Alabama Attorney General Steve Marshall had filed an emergency petition with the U.S. Supreme Court the previous Thursday, asking the nation’s highest court to dissolve the injunction blocking the state from redrawing its congressional map before 2030.
Alabama currently sits under that injunction, which bars any redrawing of its congressional maps until after the next census.
The path to this moment stretches back years. The Supreme Court ruled in 2023 that Alabama’s House map violated the Voting Rights Act. State lawmakers submitted a replacement map, but a three-judge panel rejected it.
A court-appointed expert ultimately drew the final map, producing two House districts where Black voters make up a significant share of the electorate — both of which are now held by Democrats.
That same three-judge panel included two judges appointed by President Donald Trump.
The panel determined the maps were unconstitutional, pointing to Alabama’s racially polarized voting patterns, where white Alabamians largely support Republicans and Black Alabamians largely support Democrats.

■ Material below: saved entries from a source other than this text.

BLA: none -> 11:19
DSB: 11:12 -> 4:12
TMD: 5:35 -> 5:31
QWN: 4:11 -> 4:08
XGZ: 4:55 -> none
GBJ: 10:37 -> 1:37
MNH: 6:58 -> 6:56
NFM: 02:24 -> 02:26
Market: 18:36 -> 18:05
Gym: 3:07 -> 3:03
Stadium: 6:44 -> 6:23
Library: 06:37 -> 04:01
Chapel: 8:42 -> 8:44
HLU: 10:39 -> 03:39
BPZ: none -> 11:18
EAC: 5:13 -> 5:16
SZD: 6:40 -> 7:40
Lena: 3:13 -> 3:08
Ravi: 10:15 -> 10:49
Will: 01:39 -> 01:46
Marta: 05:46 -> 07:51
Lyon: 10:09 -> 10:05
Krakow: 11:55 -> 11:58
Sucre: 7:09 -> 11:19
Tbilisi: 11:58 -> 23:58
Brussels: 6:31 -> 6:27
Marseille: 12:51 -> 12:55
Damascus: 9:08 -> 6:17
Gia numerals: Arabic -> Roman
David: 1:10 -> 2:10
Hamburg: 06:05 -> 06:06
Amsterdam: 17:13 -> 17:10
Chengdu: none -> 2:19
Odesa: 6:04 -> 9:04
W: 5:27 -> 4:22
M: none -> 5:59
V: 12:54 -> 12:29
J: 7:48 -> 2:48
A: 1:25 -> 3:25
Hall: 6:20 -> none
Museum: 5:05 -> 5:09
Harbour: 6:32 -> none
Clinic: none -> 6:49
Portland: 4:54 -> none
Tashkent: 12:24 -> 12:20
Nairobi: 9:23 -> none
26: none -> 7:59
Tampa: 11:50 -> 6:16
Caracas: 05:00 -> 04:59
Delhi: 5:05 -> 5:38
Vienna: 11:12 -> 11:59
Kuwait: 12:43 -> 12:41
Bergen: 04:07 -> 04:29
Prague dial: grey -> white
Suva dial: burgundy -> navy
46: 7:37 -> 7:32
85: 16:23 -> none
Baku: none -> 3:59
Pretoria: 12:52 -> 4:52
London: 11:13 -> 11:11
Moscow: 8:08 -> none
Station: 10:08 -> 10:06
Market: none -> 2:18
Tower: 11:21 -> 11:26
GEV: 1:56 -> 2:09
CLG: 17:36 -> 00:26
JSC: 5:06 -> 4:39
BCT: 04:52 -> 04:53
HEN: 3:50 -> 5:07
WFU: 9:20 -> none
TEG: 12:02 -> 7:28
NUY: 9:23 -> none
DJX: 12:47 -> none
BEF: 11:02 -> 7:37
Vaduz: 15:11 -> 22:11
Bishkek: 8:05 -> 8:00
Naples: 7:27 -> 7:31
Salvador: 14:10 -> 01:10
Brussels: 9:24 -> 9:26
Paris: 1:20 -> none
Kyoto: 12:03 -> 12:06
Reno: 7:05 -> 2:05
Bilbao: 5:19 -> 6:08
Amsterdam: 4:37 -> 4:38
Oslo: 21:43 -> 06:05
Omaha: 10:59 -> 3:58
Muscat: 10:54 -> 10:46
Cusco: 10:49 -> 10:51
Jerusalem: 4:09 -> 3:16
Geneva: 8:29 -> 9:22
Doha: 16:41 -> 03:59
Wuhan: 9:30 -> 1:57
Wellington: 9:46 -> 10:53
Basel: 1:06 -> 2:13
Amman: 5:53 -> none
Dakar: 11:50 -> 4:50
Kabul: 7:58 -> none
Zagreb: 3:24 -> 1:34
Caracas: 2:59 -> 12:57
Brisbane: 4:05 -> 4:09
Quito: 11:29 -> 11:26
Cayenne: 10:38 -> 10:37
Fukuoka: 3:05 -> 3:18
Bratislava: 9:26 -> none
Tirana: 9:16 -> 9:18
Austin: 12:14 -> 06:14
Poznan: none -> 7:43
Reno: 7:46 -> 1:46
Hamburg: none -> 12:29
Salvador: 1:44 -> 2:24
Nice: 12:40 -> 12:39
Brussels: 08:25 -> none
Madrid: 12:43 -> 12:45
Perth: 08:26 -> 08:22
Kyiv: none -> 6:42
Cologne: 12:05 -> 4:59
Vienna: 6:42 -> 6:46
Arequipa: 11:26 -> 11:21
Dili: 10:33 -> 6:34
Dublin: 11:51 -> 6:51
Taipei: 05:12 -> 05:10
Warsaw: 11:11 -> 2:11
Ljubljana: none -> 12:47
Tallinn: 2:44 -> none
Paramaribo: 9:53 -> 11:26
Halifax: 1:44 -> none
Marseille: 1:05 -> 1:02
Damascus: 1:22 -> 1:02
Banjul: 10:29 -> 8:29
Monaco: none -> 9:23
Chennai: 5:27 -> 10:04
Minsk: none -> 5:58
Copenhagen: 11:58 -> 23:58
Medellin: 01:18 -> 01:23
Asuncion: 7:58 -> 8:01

Alabama’s May 19 primaries are currently set to proceed under the court-ordered map, which keeps two districts with heavy Black populations in place.
The legal landscape shifted significantly when the Supreme Court issued its ruling in the Louisiana redistricting case.
Justice Samuel Alito’s majority opinion raised the bar considerably for anyone seeking to challenge congressional districts on racial discrimination grounds.
Marshall moved swiftly after the ruling.
“Because the lower court’s injunction cannot stand in light of the Supreme Court’s ruling, we have asked the court to lift the injunction,” he said. “Alabama deserves the right to use its own maps, just like every other state.”
“By calling the Legislature into a special session, I am ensuring Alabama is prepared should the courts act quickly enough to allow Alabama’s previously drawn congressional and state Senate maps to be used during this election cycle,” Ivey said.
“If the court-ordered injunction is lifted, Alabama would revert to the maps drawn by the Legislature for congressional districts in 2023 and state Senate districts in 2021.”
House Speaker Nathaniel Ledbetter and Senate President Pro Tem Garlan Gudger issued a joint statement declaring that the Legislature now has an opportunity to send seven Republicans to Congress — a goal that would require dismantling the districts currently held by both Sewell and Figures.
House Pro-Tem Chris Pringle filed House Bill 1 during the opening day of the session.
The bill would authorize new primary elections in affected congressional districts if a federal court lifts the injunction on the 2023 legislature-approved map and the ruling comes too late to be worked into the existing 2026 primary schedule.
Alabama is not moving alone. Tennessee Gov. Bill Lee called his own special session beginning Tuesday.
“We owe it to Tennesseans to ensure our congressional districts accurately reflect the will of Tennessee voters,” Lee said.
Florida moved to redraw its House maps prior to the Supreme Court ruling, with Republicans projecting gains in four seats.
Texas shifted five Democratic districts toward the GOP last summer, prompting California to respond by moving five Republican-held districts to the left.
“The Alabama in 2026 is not the Alabama of the early 1960s,” Marshall said. “It’s a new time and a different era.”
Opponents of the redistricting effort argue that courts have already established that Alabama intentionally discriminated against Black voters when drawing district lines following the 2020 census, and that the state repeatedly refused to comply with court orders directing it to fix the problem.